Reproduce the records that follow exactly as they are written.
(PROVIDED DATA)
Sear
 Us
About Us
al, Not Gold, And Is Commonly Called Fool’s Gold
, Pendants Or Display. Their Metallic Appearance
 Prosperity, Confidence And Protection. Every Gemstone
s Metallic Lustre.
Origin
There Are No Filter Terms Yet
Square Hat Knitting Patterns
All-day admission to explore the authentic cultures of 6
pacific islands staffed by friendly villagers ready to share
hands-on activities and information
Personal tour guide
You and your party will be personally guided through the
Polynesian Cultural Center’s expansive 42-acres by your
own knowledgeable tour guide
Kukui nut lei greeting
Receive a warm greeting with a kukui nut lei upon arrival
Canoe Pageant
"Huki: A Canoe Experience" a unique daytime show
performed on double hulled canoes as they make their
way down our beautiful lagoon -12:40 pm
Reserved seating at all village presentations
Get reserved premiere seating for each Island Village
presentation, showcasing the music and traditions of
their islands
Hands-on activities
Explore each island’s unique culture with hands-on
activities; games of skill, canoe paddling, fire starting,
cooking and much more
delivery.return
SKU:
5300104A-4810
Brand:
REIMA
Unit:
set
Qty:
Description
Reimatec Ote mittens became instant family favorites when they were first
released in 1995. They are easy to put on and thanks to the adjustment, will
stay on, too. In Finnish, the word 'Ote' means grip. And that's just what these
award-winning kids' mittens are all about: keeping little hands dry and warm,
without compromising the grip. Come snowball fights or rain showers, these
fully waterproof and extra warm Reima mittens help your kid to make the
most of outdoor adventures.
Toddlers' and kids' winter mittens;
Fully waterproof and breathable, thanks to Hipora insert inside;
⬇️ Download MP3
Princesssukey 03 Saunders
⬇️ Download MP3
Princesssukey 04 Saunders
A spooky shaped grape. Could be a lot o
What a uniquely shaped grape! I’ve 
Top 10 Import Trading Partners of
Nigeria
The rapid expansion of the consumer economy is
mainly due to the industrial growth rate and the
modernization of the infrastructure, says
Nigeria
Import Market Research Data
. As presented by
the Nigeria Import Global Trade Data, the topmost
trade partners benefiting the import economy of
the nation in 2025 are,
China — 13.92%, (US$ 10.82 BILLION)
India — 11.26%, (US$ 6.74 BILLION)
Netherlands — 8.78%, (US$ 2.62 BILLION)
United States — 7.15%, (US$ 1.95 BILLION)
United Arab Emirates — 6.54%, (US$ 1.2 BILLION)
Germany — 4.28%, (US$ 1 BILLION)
(End PROVIDED DATA)
» FINAL ANSWER
Sear
 Us
About Us
al, Not Gold, And Is Commonly Called Fool’s Gold
, Pendants Or Display. Their Metallic Appearance
 Prosperity, Confidence And Protection. Every Gemstone
s Metallic Lustre.
Origin
There Are No Filter Terms Yet
Square Hat Knitting Patterns
All-day admission to explore the authentic cultures of 6
pacific islands staffed by friendly villagers ready to share
hands-on activities and information
Personal tour guide
You and your party will be personally guided through the
Polynesian Cultural Center’s expansive 42-acres by your
own knowledgeable tour guide
Kukui nut lei greeting
Receive a warm greeting with a kukui nut lei upon arrival
Canoe Pageant
"Huki: A Canoe Experience" a unique daytime show
performed on double hulled canoes as they make their
way down our beautiful lagoon -12:40 pm
Reserved seating at all village presentations
Get reserved premiere seating for each Island Village
presentation, showcasing the music and traditions of
their islands
Hands-on activities
Explore each island’s unique culture with hands-on
activities; games of skill, canoe paddling, fire starting,
cooking and much more
delivery.return
SKU:
5300104A-4810
Brand:
REIMA
Unit:
set
Qty:
Description
Reimatec Ote mittens became instant family favorites when they were first
released in 1995. They are easy to put on and thanks to the adjustment, will
stay on, too. In Finnish, the word 'Ote' means grip. And that's just what these
award-winning kids' mittens are all about: keeping little hands dry and warm,
without compromising the grip. Come snowball fights or rain showers, these
fully waterproof and extra warm Reima mittens help your kid to make the
most of outdoor adventures.
Toddlers' and kids' winter mittens;
Fully waterproof and breathable, thanks to Hipora insert inside;
⬇️ Download MP3
Princesssukey 03 Saunders
⬇️ Download MP3
Princesssukey 04 Saunders
A spooky shaped grape. Could be a lot o
What a uniquely shaped grape! I’ve 
Top 10 Import Trading Partners of
Nigeria
The rapid expansion of the consumer economy is
mainly due to the industrial growth rate and the
modernization of the infrastructure, says
Nigeria
Import Market Research Data
. As presented by
the Nigeria Import Global Trade Data, the topmost
trade partners benefiting the import economy of
the nation in 2025 are,
China — 13.92%, (US$ 10.82 BILLION)
India — 11.26%, (US$ 6.74 BILLION)
Netherlands — 8.78%, (US$ 2.62 BILLION)
United States — 7.15%, (US$ 1.95 BILLION)
United Arab Emirates — 6.54%, (US$ 1.2 BILLION)
Germany — 4.28%, (US$ 1 BILLION)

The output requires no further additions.